In the worse case, the captains did not provide any kinds of hygiene. In other boats, the captains placed buckets for the slaves’ excrements, but there was never one bucket per slave. Slaves who were close to the buckets used it but those who were farther away often tumbled and fell on others while trying to reach it. Severely hindered by the shackles that were tightly secured around their ankles, most slaves preferred to ease themselves where they were rather than to bruise themselves in the process of trying to reach it. Also, some sailors would be ordered to go below deck to wash the slaves briefly. Although the crew avoided the slaves, they often would call a woman on deck to satisfy their desires. When weather conditions were bad, the conditions of the quarters dramatically worsened. The slaves’ holding quarters were so hot and humid that the floor of their rooms was covered with layers of filth during most of the voyage.
Suicide attempts occurred daily and in painfully cruel ways. Slaves tried jumping overboard and even asked others to strangle them. One of the most common ways to avoid further punishment on the journey was to avoid eating. Starvation suicide attempts became so common that a device was introduced to forcefully open the mouths of slaves who refused to eat. Slaves believed that their death would return them to their homeland and to their friends and relatives. To prevent slaves from killing themselves, sailors began chopping the heads off of corpses, implying that when they died, they would return to their homes headless. Even with precautions taken to avoid suicide attempts like drowning and starvation, many healthy and well-fed slaves died from what was known as “fixed melancholy.”
Fixed melancholy: A loss of the desire to live.
Food and water
Food was a very big problem for the slaves and the captains. The captains often thought that food was too expensive, and tried to buy as little food as they could. Some captains chose to take a sufficient amount of food, believing that healthy slaves would be worth the cost of the food. Many captains simply decided to buy as less food as possible, even if much of their “cargo” died of starvation.
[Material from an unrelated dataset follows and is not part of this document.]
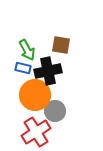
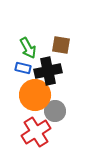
green arrow: moved 1 px right, 2 px up
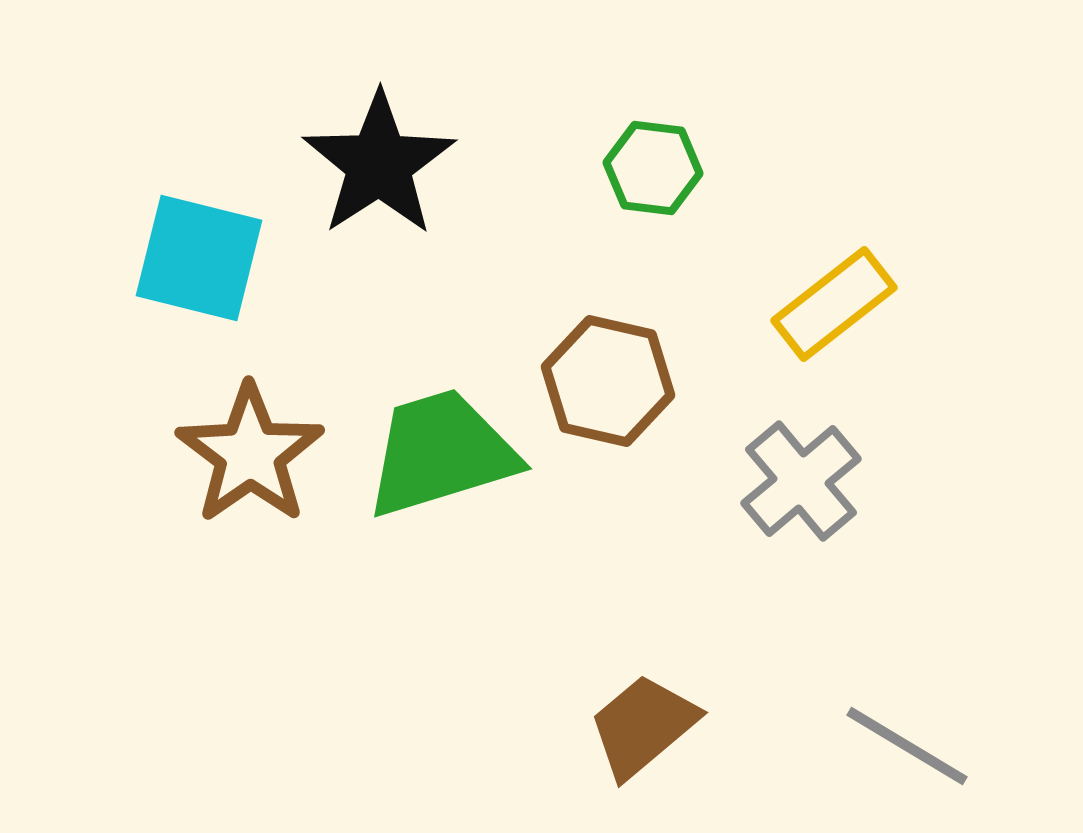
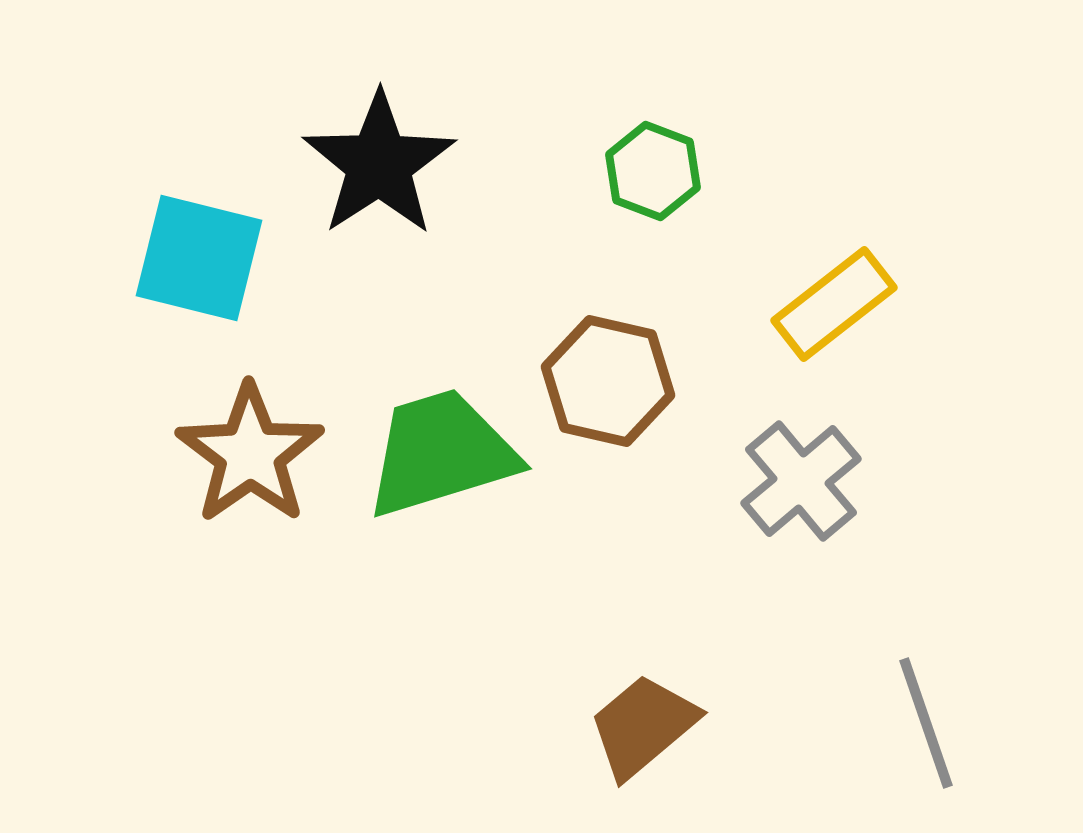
green hexagon: moved 3 px down; rotated 14 degrees clockwise
gray line: moved 19 px right, 23 px up; rotated 40 degrees clockwise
The feeding of the slaves was on deck. The slaves were taken out cautiously, with sailors to feed them and many to guard them with loaded guns in order to prevent a slave rebellion. On other boats, the slaves were fed in the hold, by sailors.
Diseases were very common in boats, they were transmitted easily because of the poor hygiene and the way slaves were packed together. Deaths numbers could very important, as in a Portuguese ship, a hundred out of five hundred slaves died during the night because of an unrecorded disease. The flux, smallpox and scurvy were the most spread diseases on the boats. To prevent both despondency and scurvy, sailors forced the slaves to be more active and participate in what they called a dance. In this ritual, sailors snapped large whips at the naked bodies of the slaves who jumped screamed from the pain. The shackles were left on during the whippings and often tore away at their bruised flesh. The poor conditions, brutal treatment of slaves, and continual suicides resulted in a high mortality during the Middle Passage.
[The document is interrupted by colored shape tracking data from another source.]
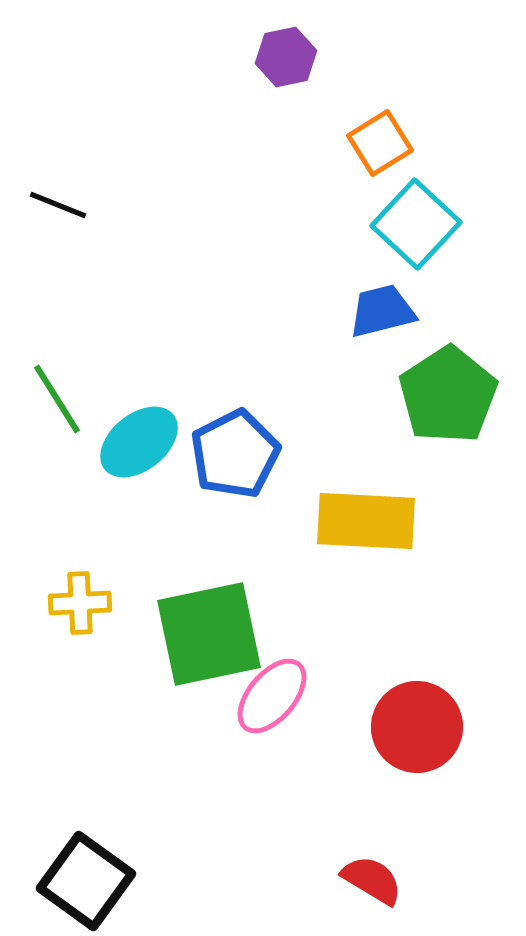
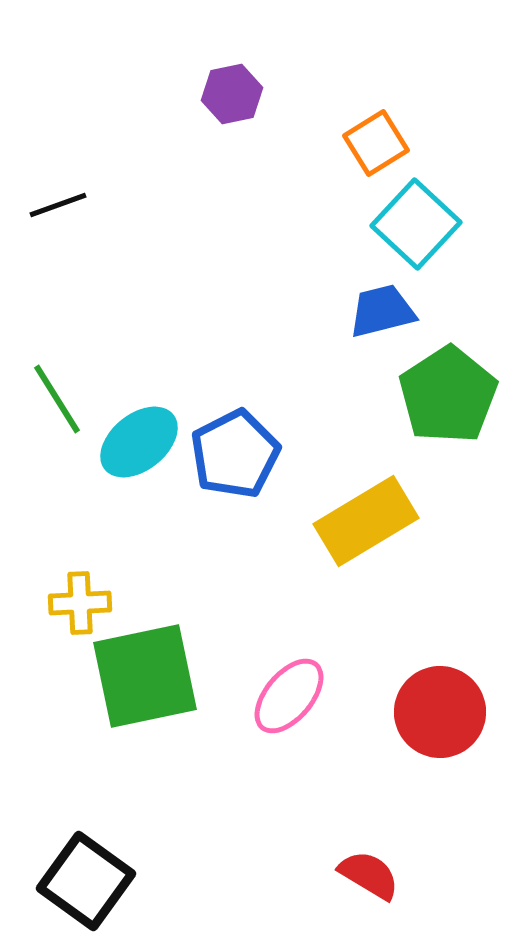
purple hexagon: moved 54 px left, 37 px down
orange square: moved 4 px left
black line: rotated 42 degrees counterclockwise
yellow rectangle: rotated 34 degrees counterclockwise
green square: moved 64 px left, 42 px down
pink ellipse: moved 17 px right
red circle: moved 23 px right, 15 px up
red semicircle: moved 3 px left, 5 px up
Flux: A flowing or discharge of fluid from the body; diarrhea
Scurvy: A disease caused by a lack of vitamin C and characterized by spongy gums, loosening of the teeth, and a bleeding into the skin and mucous membranes.
Smallpox: An acute, highly infectious, often fatal disease caused by a poxvirus and characterized by high fever and aches with subsequent widespread eruption of pimples that blister, produce pus, and form pockmarks.